The information about when that time-out occurs is pretty well locked-up in
GWES, the windowing system. If you want to keep the system from deciding
it's been idle too long and having it turn off the backlight or something,
you can call SystemIdleTimerReset().
However, there aren't any specified notifications for time-out occurring,
nor any hooks for being informed when some other application or driver calls
SystemIdleTimerReset. There are special cases to that, such as detecting
that the system is about to suspend (possibly because of idleness), but not
really what you want it to do. I think that the best you can do on a fixed
platform like the PPC is to detect all of the events, as you already have
found, and keep your own timer.
I keep meaning to add support for doing that kind of thing to our platforms,
but it always falls behind something higher priority...
Paul T.
Quote:
> WinCE 3.0 and specifically Pocket PC
> Brian
> > What version of Windows CE?
> > Paul T.
> > > Is there anyway to get the system idle time?

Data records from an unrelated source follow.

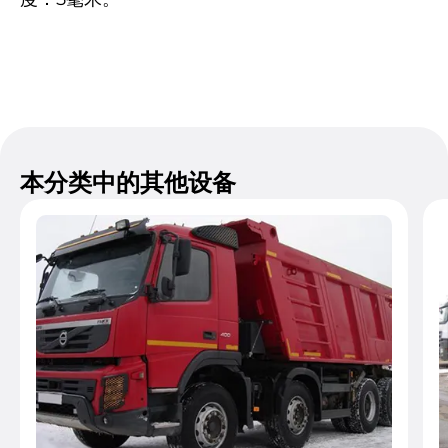
本分类中的其他设备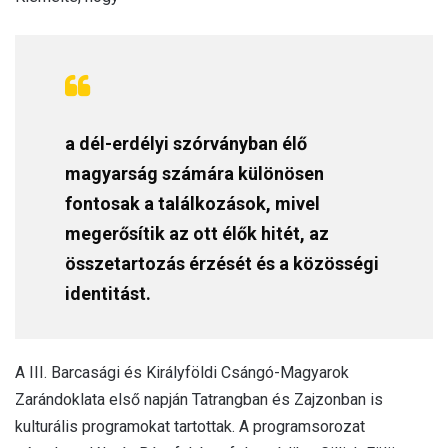
a dél-erdélyi szórványban élő
magyarság számára különösen
fontosak a találkozások, mivel
megerősítik az ott élők hitét, az
összetartozás érzését és a közösségi
identitást.
A III. Barcasági és Királyföldi Csángó-Magyarok
Zarándoklata első napján Tatrangban és Zajzonban is
kulturális programokat tartottak. A programsorozat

I've found functions
that
> > let
> > > me get and set different values for various idle timeouts, but non
which
> > let
> > > me retrieve the current idle time. Or, on the flip side, is there any
> way
> > > to register with some power control function to get various
> notifications?
> > > We have a secondary display and we would like it to power down/off a)
> with
> > > the system backlight b) on a seperate timer (if system idle for
> timeout).
> > > A) We don't see a way to accomplish this.
> > > B) We can do this today, but it requires intercepting all mouse events
> and
> > > constantly reseting our timer which is not our prefered solution. And
> we
> > > figure why do this when the system is already keeping an idle timer or
> > > somenthing similar.
> > > Please, throw any hints, suggestions at me.